[SOLVED] Spark regex 'COIN' in column values -> rlike approach

Spark regex 'COIN' in column values -> rlike approach

I would like to check if the column values contains 'COIN' etc. in values. Is there a possibility to change my regex so as not to include "CRYPTOCOIN|KUCOIN|COINBASE"? I'd like to have something like
"regex associated with COIN word|BTCBIT.NET"

Please find my attached code below:

val CRYPTO_CARD_INDICATOR: String = ("BTCBIT.NET|KUCOIN|COINBASE|CRYPTCOIN")
val CryptoCheckDataset = df.withColumn("is_crypto_indicator",when(upper(col("company_name")).rlike(CRYPTO_CARD_INDICATOR), 1).otherwise(0))

Solution

I think the following should work:

COIN|BTCBIT.NET

Full test in PySpark:

from pyspark.sql.functions import *
CRYPTO_CARD_INDICATOR = "COIN|BTCBIT.NET"
df = spark.createDataFrame([('kucoin',), ('coinbase',), ('crypto',)], ['company_name'])
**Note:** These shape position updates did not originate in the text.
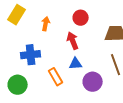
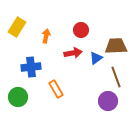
red arrow: (73, 41) -> (73, 53), turned 102
blue triangle: (76, 64) -> (96, 58), moved, turned -32
purple circle: (93, 82) -> (108, 101), moved

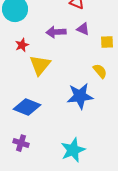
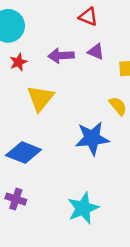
red star: (22, 45) -> (18, 62), moved

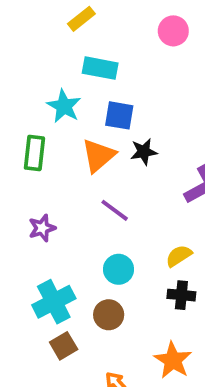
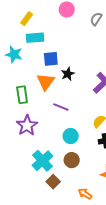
yellow rectangle: (81, 19) -> (27, 19), moved
cyan star: (64, 106) -> (14, 54), moved
green rectangle: (34, 153) -> (22, 95), moved
purple star: (42, 228) -> (27, 125), size x1.5

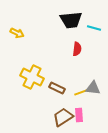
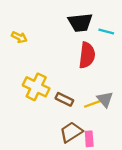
red semicircle: (77, 49) -> (87, 55), size x1.6
gray triangle: (93, 88) -> (105, 99), turned 42
pink rectangle: (79, 115) -> (89, 139), moved

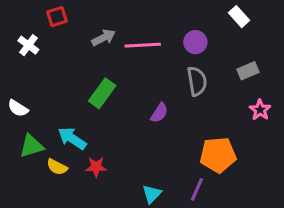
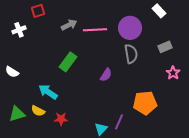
purple circle: (195, 42) -> (130, 28), size x1.5
white cross: (28, 45) -> (19, 30), turned 32
green triangle: (31, 146) -> (17, 114), moved
red star: (96, 167) -> (61, 119), moved
purple line: (197, 190) -> (119, 122), moved

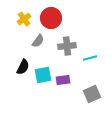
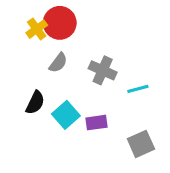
red circle: (51, 18) -> (60, 23), moved
gray cross: (67, 46) -> (103, 70), turned 30
cyan square: (43, 75) -> (66, 115), turned -30

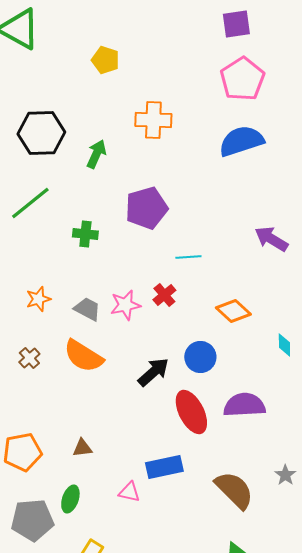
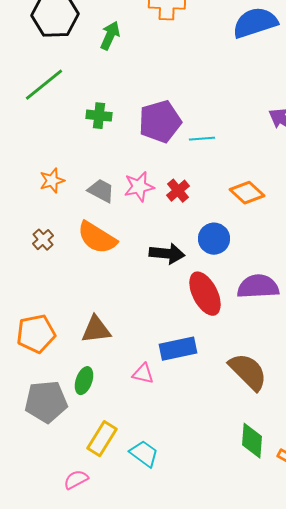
purple pentagon: (146, 208) -> (160, 122), moved
red cross: (164, 295) -> (178, 191), moved
black arrow: (153, 372) -> (167, 254), turned 48
brown triangle: (82, 448) -> (96, 330), size x1.5

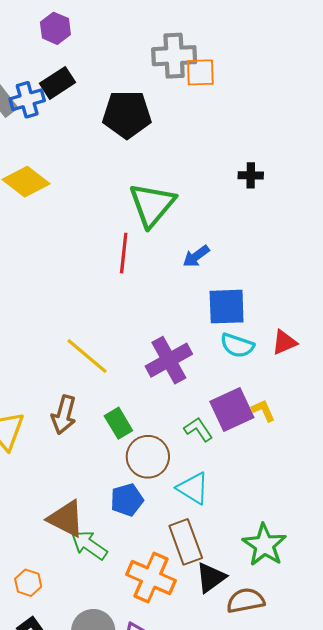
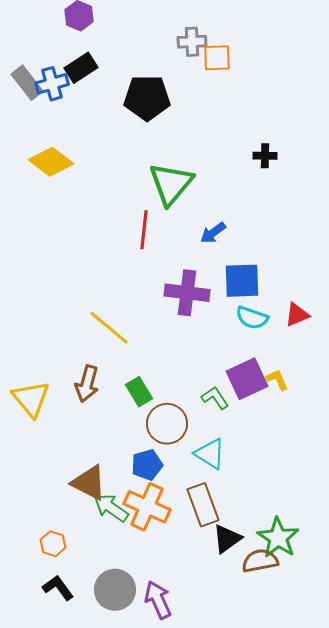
gray cross: (174, 56) -> (192, 42), size x0.7
purple cross: (169, 360) -> (187, 293), moved, turned 36
green star: (264, 545) -> (278, 538), moved
orange cross: (151, 578) -> (147, 507), moved

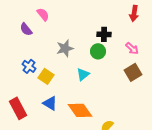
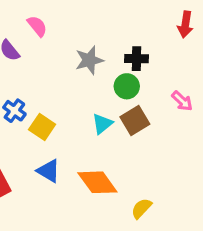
gray star: (65, 48) -> (89, 60), moved
pink arrow: (132, 48) -> (182, 101), moved
brown square: (133, 72) -> (135, 120), moved

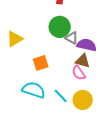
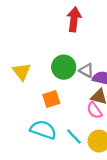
green circle: (60, 27) -> (64, 67), moved
yellow triangle: (15, 39) -> (22, 72), turned -36

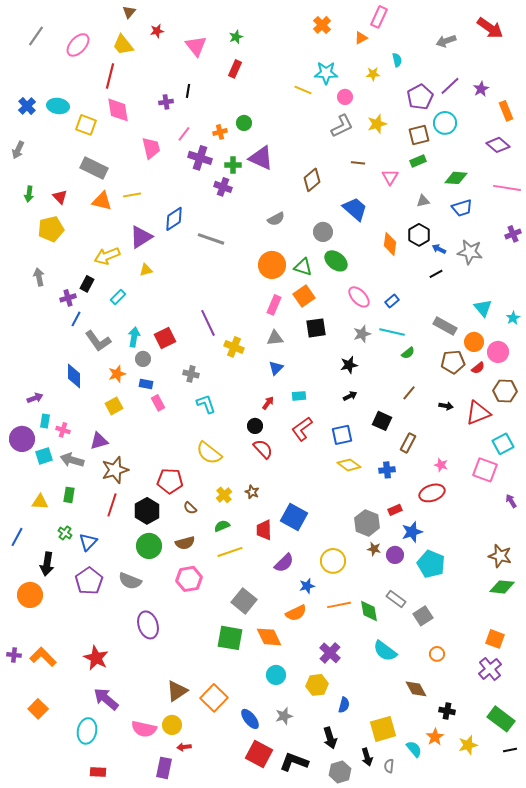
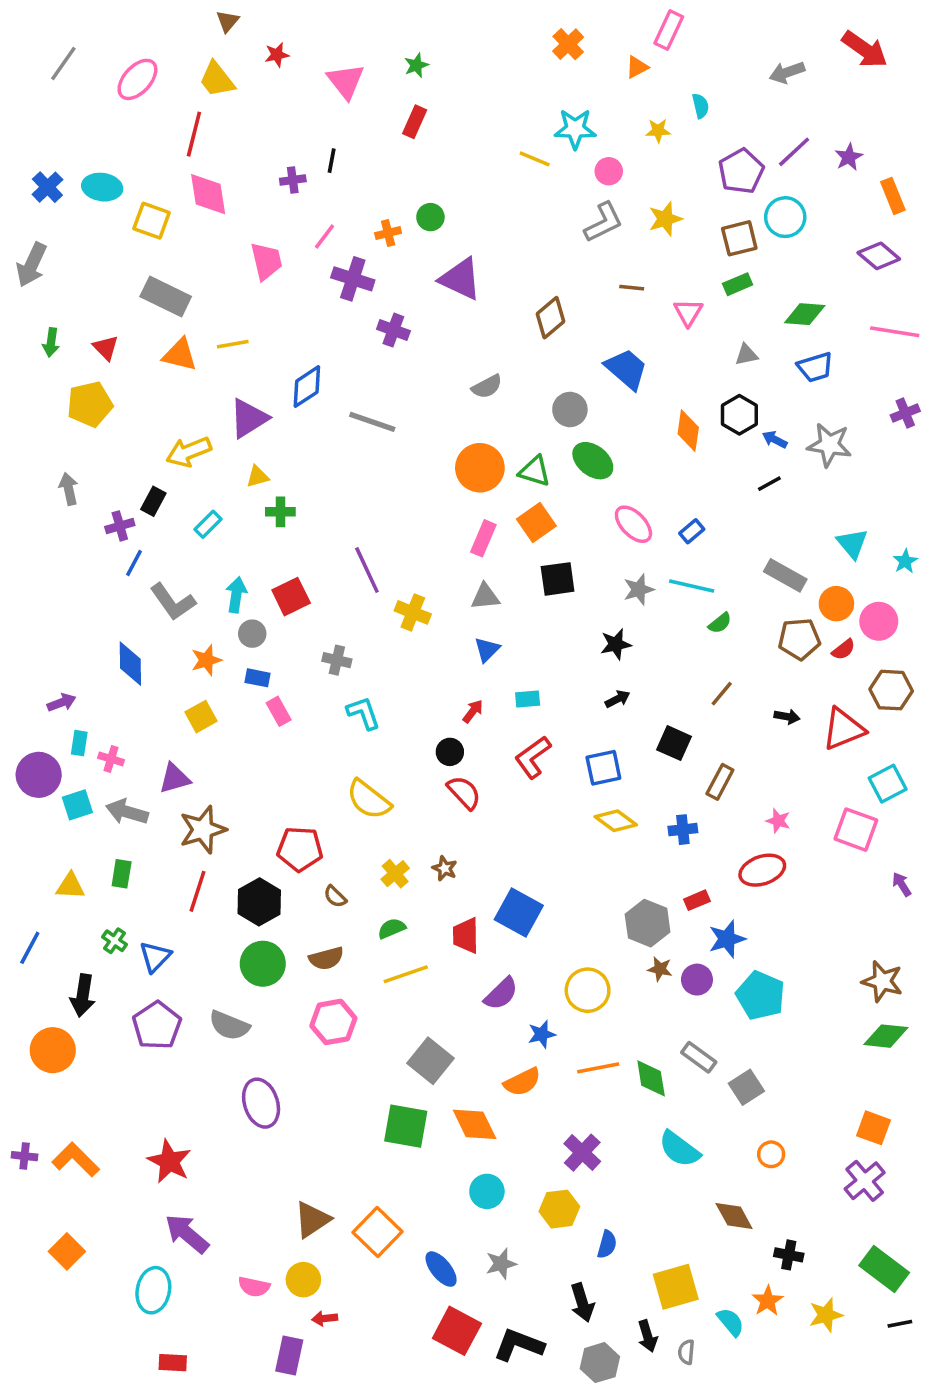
gray arrow: (18, 150) -> (32, 265), size x1.4
green cross: (233, 165) -> (280, 512), moved
pink semicircle: (144, 729) -> (254, 1287), size x0.7

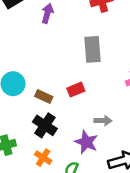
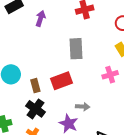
red rectangle: (76, 90) -> (62, 81), size x1.5
brown rectangle: (44, 97) -> (35, 86), turned 48

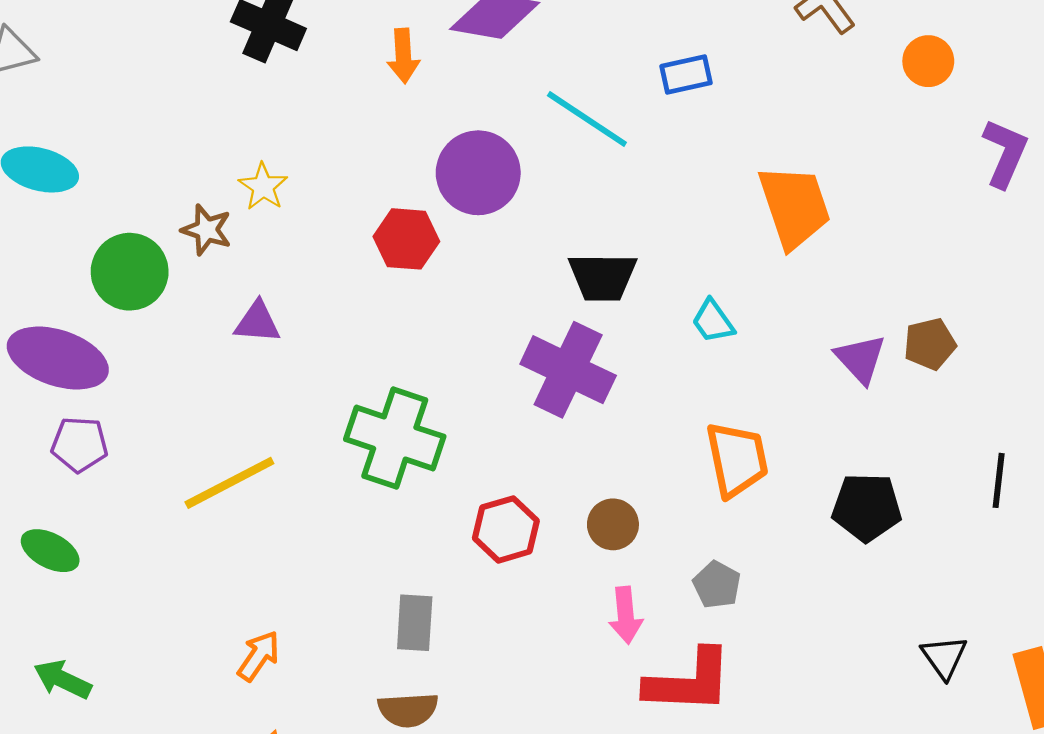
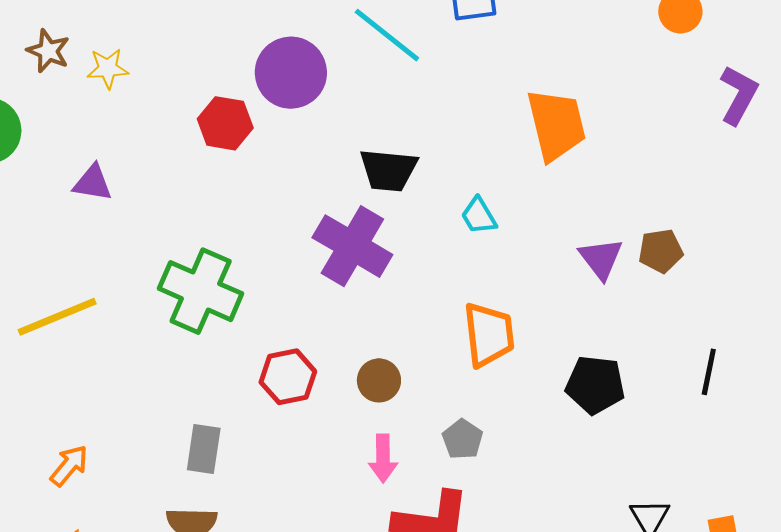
yellow star: (263, 187) -> (108, 68), turned 30
brown star: (207, 230) -> (48, 51), moved

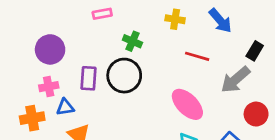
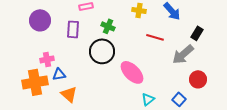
purple circle: (50, 49) -> (40, 20), moved
purple rectangle: (89, 78) -> (73, 29), moved
pink ellipse: (187, 104) -> (132, 72), moved
orange cross: (32, 118) -> (35, 82), size x1.4

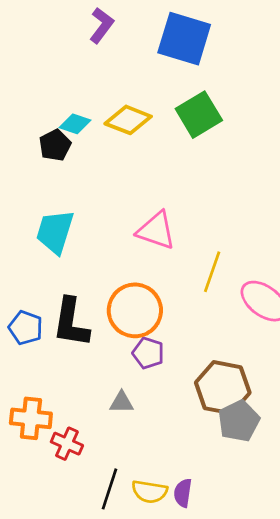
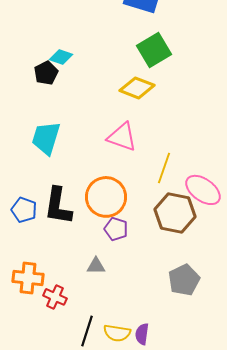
yellow diamond: (128, 120) -> (137, 88), moved
brown hexagon: (223, 388) -> (175, 213), moved

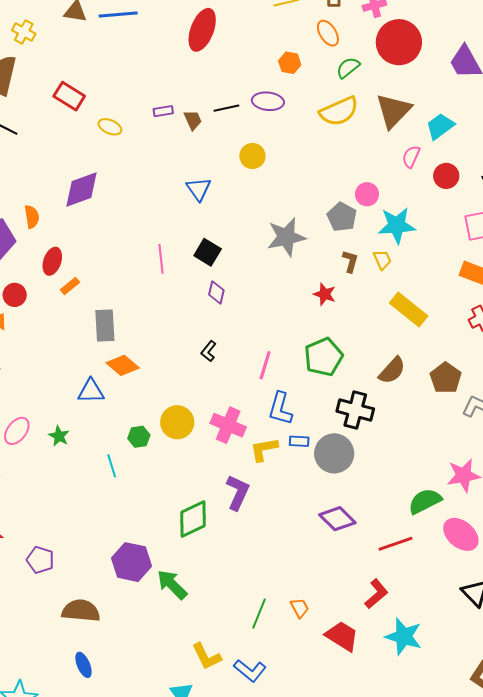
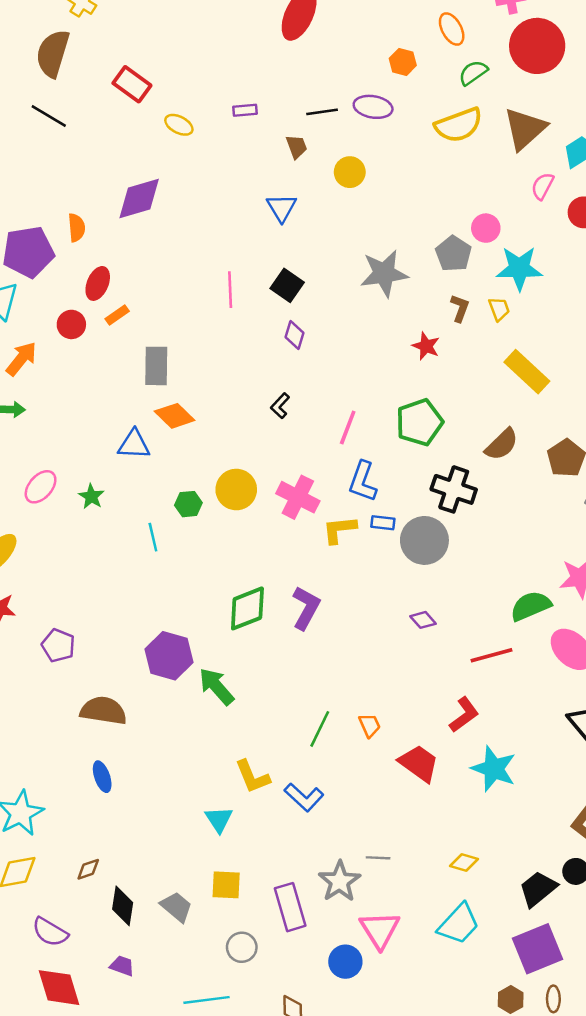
brown trapezoid: (193, 120) -> (297, 147), moved
red circle: (15, 295) -> (71, 324), moved
purple L-shape: (238, 492) -> (306, 608), moved
purple diamond: (337, 519) -> (423, 620), size x0.6

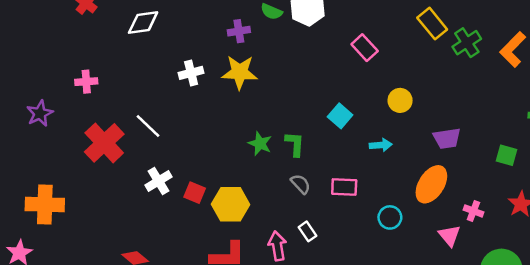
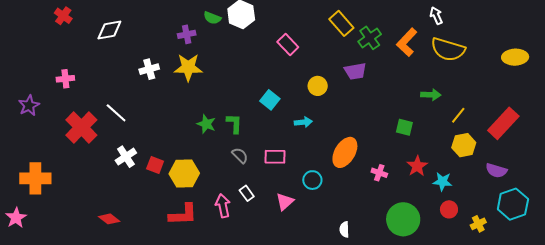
purple trapezoid: (447, 138) -> (355, 71), moved
pink triangle: (449, 236) -> (285, 202), moved, turned 30

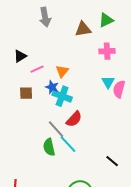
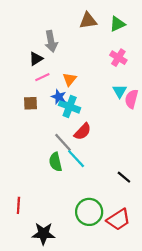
gray arrow: (45, 17) -> (51, 41), moved
brown triangle: (83, 29) -> (88, 21), moved
pink cross: (107, 51) -> (118, 58), turned 35
black triangle: (20, 56) -> (36, 59), moved

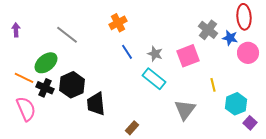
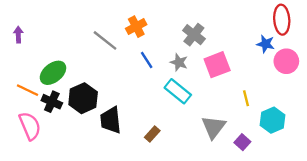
gray cross: (208, 30) -> (194, 35), moved
gray line: (67, 35) -> (105, 40), moved
purple square: (250, 123) -> (242, 142), moved
brown rectangle: (132, 128) -> (152, 134), moved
CryptoCheckDataset = df.withColumn("is_crypto_indicator", when(upper(col("company_name")).rlike(CRYPTO_CARD_INDICATOR), 1).otherwise(0))
CryptoCheckDataset.show()
# +------------+-------------------+
# |company_name|is_crypto_indicator|
# +------------+-------------------+
# |      kucoin|                  1|
# |    coinbase|                  1|
# |      crypto|                  0|
# +------------+-------------------+